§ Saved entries
□ □ □ □ □

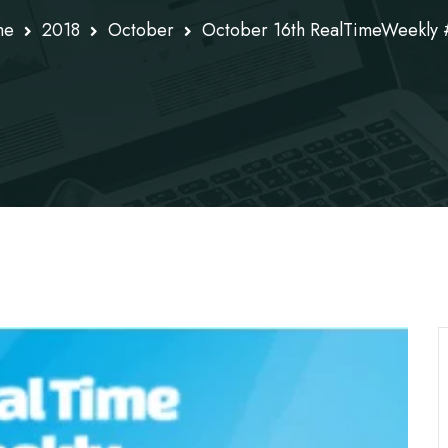
me
2018
October
October 16th RealTimeWeekly 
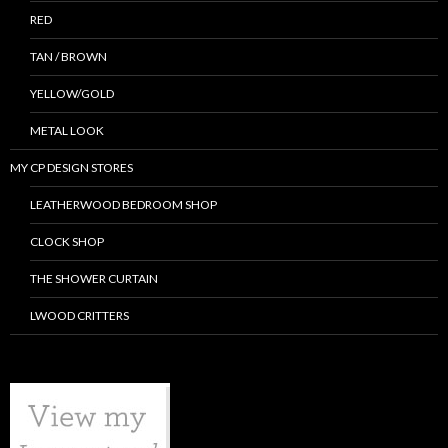
RED
TAN / BROWN
YELLOW/GOLD
METAL LOOK
MY CP DESIGN STORES
LEATHERWOOD BEDROOM SHOP
CLOCK SHOP
THE SHOWER CURTAIN
LWOOD CRITTERS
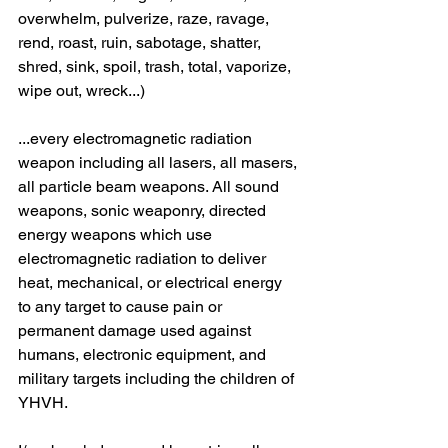
overwhelm, pulverize, raze, ravage, 
rend, roast, ruin, sabotage, shatter, 
shred, sink, spoil, trash, total, vaporize, 
wipe out, wreck...)
...every electromagnetic radiation 
weapon including all lasers, all masers, 
all particle beam weapons. All sound 
weapons, sonic weaponry, directed 
energy weapons which use 
electromagnetic radiation to deliver 
heat, mechanical, or electrical energy 
to any target to cause pain or 
permanent damage used against 
humans, electronic equipment, and 
military targets including the children of 
YHVH.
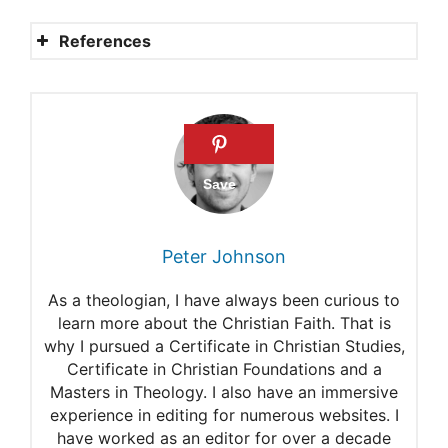
References
Is it wrong to drink alcoholic
beverages?
Jehovah’s Witnesses
What is the Bible’s View? Is it
right to eat blood?
Peter Johnson
Guidelines for healthcare
As a theologian, I have always been curious to
providers interacting with
learn more about the Christian Faith. That is
why I pursued a Certificate in Christian Studies,
Jehovah’s Witnesses and
Certificate in Christian Foundations and a
their families
Masters in Theology. I also have an immersive
experience in editing for numerous websites. I
Swine
have worked as an editor for over a decade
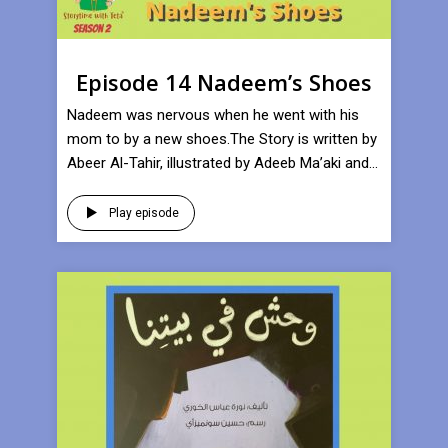
Episode 14 Nadeem’s Shoes
Nadeem was nervous when he went with his
mom to by a new shoes.The Story is written by
Abeer Al-Tahir, illustrated by Adeeb Ma’aki and...
Play episode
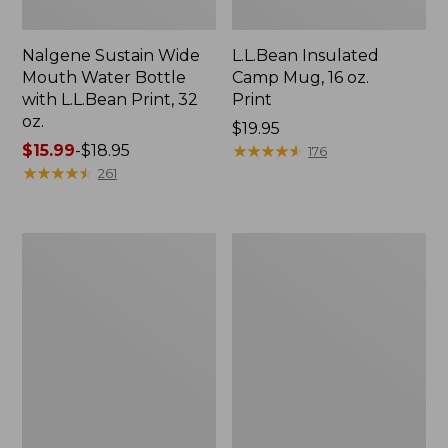
Nalgene Sustain Wide
L.L.Bean Insulated
Mouth Water Bottle
Camp Mug, 16 oz.
with L.L.Bean Print, 32
Print
oz.
Price:
$19.95
Price
$15.99
-
$18.95
$19.95
★
★
★
★
★
★
★
★
★
★
176
range
★
★
★
★
★
★
★
★
★
★
261
from:
$15.99
to:
Zip
L.L.Bean
$18.95
Hunter's
Access
Tote
Camp
Bag
Chair
With
Strap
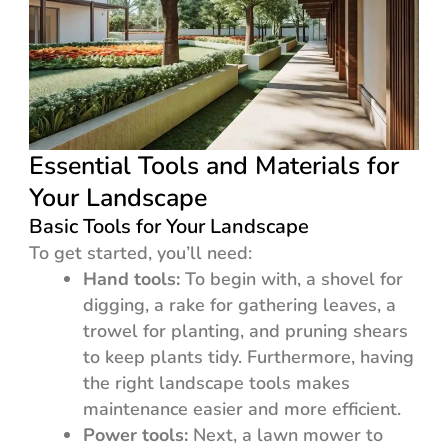
Essential Tools and Materials for
Your Landscape
Basic Tools for Your Landscape
To get started, you’ll need:
Hand tools:
To begin with, a shovel for
digging, a rake for gathering leaves, a
trowel for planting, and pruning shears
to keep plants tidy. Furthermore, having
the right landscape tools makes
maintenance easier and more efficient.
Power tools:
Next, a lawn mower to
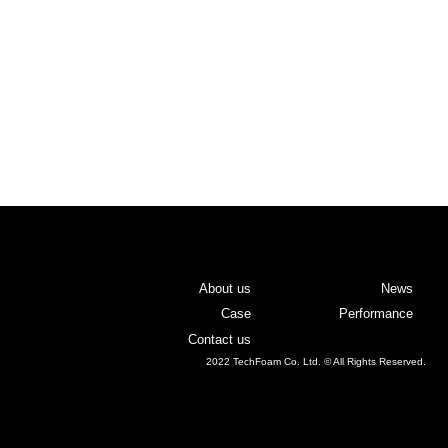
About us
News
Case
Performance
Contact us
2022 TechFoam Co. Ltd. © All Rights Reserved.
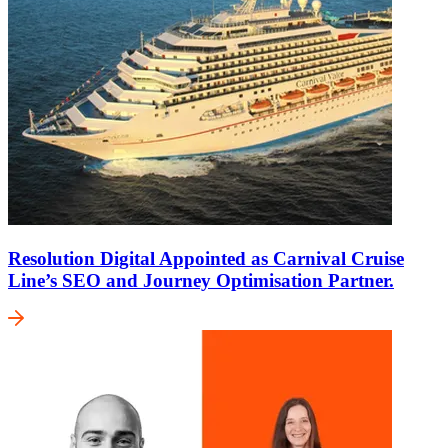
Resolution Digital Appointed as Carnival Cruise
Line’s SEO and Journey Optimisation Partner.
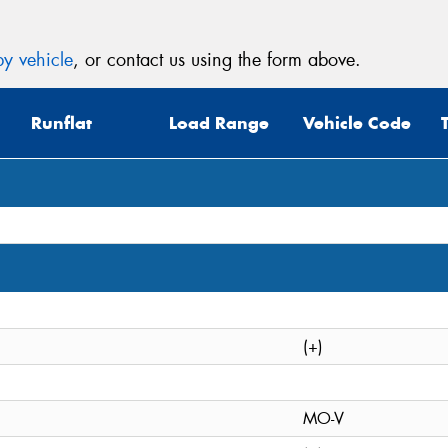
y vehicle
, or contact us using the form above.
Runflat
Load Range
Vehicle Code
(+)
MO-V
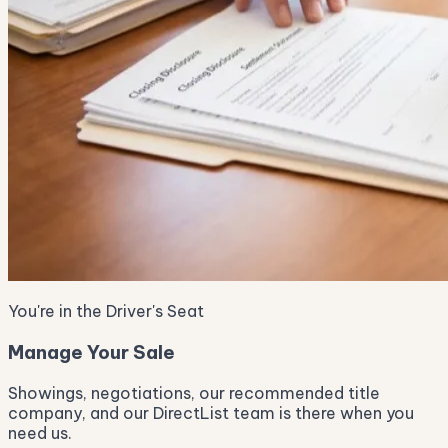
You're in the Driver's Seat
Manage Your Sale
Showings, negotiations, our recommended title
company, and our DirectList team is there when you
need us.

□ □ □ □ □

§ Work request
Set down all of the data word for word; no pictures belong in it.

§ Response below
me
2018
October
October 16th RealTimeWeekly 
RED
TAN / BROWN
YELLOW/GOLD
METAL LOOK
MY CP DESIGN STORES
LEATHERWOOD BEDROOM SHOP
CLOCK SHOP
THE SHOWER CURTAIN
LWOOD CRITTERS
overwhelm, pulverize, raze, ravage, 
rend, roast, ruin, sabotage, shatter, 
shred, sink, spoil, trash, total, vaporize, 
wipe out, wreck...)
...every electromagnetic radiation 
weapon including all lasers, all masers, 
all particle beam weapons. All sound 
weapons, sonic weaponry, directed 
energy weapons which use 
electromagnetic radiation to deliver 
heat, mechanical, or electrical energy 
to any target to cause pain or 
permanent damage used against 
humans, electronic equipment, and 
military targets including the children of 
YHVH.
References
Is it wrong to drink alcoholic
beverages?
Jehovah’s Witnesses
What is the Bible’s View? Is it
right to eat blood?
Peter Johnson
Guidelines for healthcare
As a theologian, I have always been curious to
providers interacting with
learn more about the Christian Faith. That is
why I pursued a Certificate in Christian Studies,
Jehovah’s Witnesses and
Certificate in Christian Foundations and a
their families
Masters in Theology. I also have an immersive
experience in editing for numerous websites. I
Swine
have worked as an editor for over a decade
Episode 14 Nadeem’s Shoes
Nadeem was nervous when he went with his
mom to by a new shoes.The Story is written by
Abeer Al-Tahir, illustrated by Adeeb Ma’aki and...
Play episode
Nalgene Sustain Wide
L.L.Bean Insulated
Mouth Water Bottle
Camp Mug, 16 oz.
with L.L.Bean Print, 32
Print
oz.
Price:
$19.95
Price
$15.99
-
$18.95
$19.95
★
★
★
★
★
★
★
★
★
★
176
range
★
★
★
★
★
★
★
★
★
★
261
from:
$15.99
to:
Zip
L.L.Bean
$18.95
Hunter's
Access
Tote
Camp
Bag
Chair
With
Strap
Essential Tools and Materials for
Your Landscape
Basic Tools for Your Landscape
To get started, you’ll need:
Hand tools:
To begin with, a shovel for
digging, a rake for gathering leaves, a
trowel for planting, and pruning shears
to keep plants tidy. Furthermore, having
the right landscape tools makes
maintenance easier and more efficient.
Power tools:
Next, a lawn mower to
About us
News
Case
Performance
Contact us
2022 TechFoam Co. Ltd. © All Rights Reserved.
Resolution Digital Appointed as Carnival Cruise
Line’s SEO and Journey Optimisation Partner.
y vehicle
, or contact us using the form above.
Runflat
Load Range
Vehicle Code
(+)
MO-V
You're in the Driver's Seat
Manage Your Sale
Showings, negotiations, our recommended title
company, and our DirectList team is there when you
need us.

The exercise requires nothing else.